Instructions for the task — Set down all of the data that follows word for word, without the images.
───── Data to process
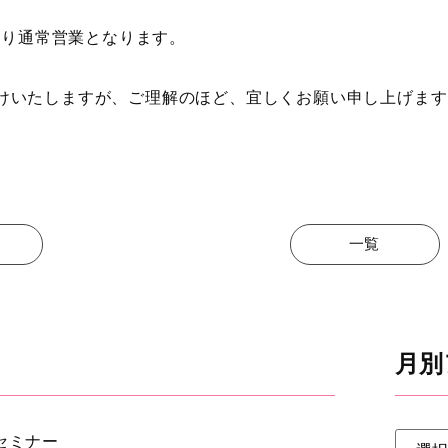
)より通常営業となります。
けいたしますが、ご理解のほど、宜しくお願い申し上げます
一覧
月別
セミナー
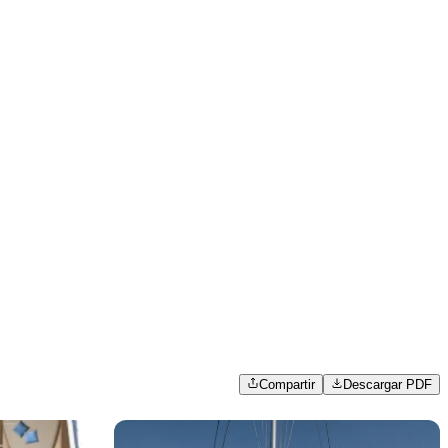
Compartir
Descargar PDF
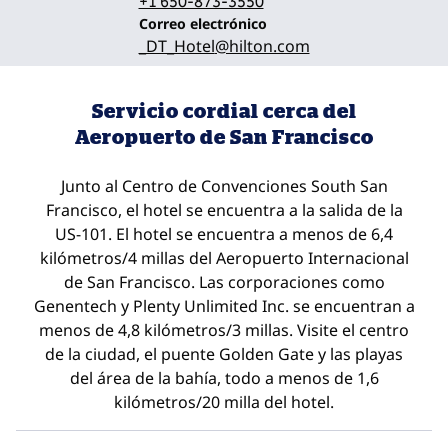
+1 650-873-3550
Correo electrónicoSFOSA
Correo electrónico
_DT_Hotel
@hilton.com
Servicio cordial cerca del
Aeropuerto de San Francisco
Junto al Centro de Convenciones South San
Francisco, el hotel se encuentra a la salida de la
US-101. El hotel se encuentra a menos de 6,4
kilómetros/4 millas del Aeropuerto Internacional
de San Francisco. Las corporaciones como
Genentech y Plenty Unlimited Inc. se encuentran a
menos de 4,8 kilómetros/3 millas. Visite el centro
de la ciudad, el puente Golden Gate y las playas
del área de la bahía, todo a menos de 1,6
kilómetros/20 milla del hotel.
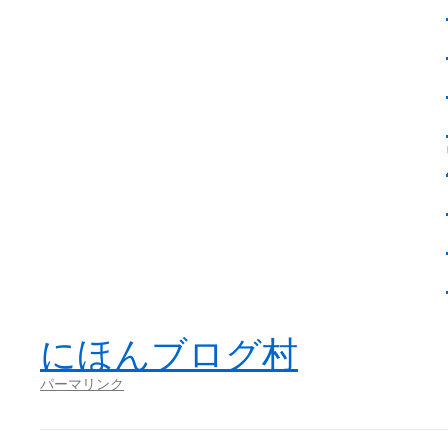
にほんブログ村
パーマリンク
──────────
Exercise solution —
)より通常営業となります。
けいたしますが、ご理解のほど、宜しくお願い申し上げます
一覧
月別
セミナー
Compartir
Descargar PDF
+1 650-873-3550
Correo electrónicoSFOSA
Correo electrónico
_DT_Hotel
@hilton.com
Servicio cordial cerca del
Aeropuerto de San Francisco
Junto al Centro de Convenciones South San
Francisco, el hotel se encuentra a la salida de la
US-101. El hotel se encuentra a menos de 6,4
kilómetros/4 millas del Aeropuerto Internacional
de San Francisco. Las corporaciones como
Genentech y Plenty Unlimited Inc. se encuentran a
menos de 4,8 kilómetros/3 millas. Visite el centro
de la ciudad, el puente Golden Gate y las playas
del área de la bahía, todo a menos de 1,6
kilómetros/20 milla del hotel.
にほんブログ村
パーマリンク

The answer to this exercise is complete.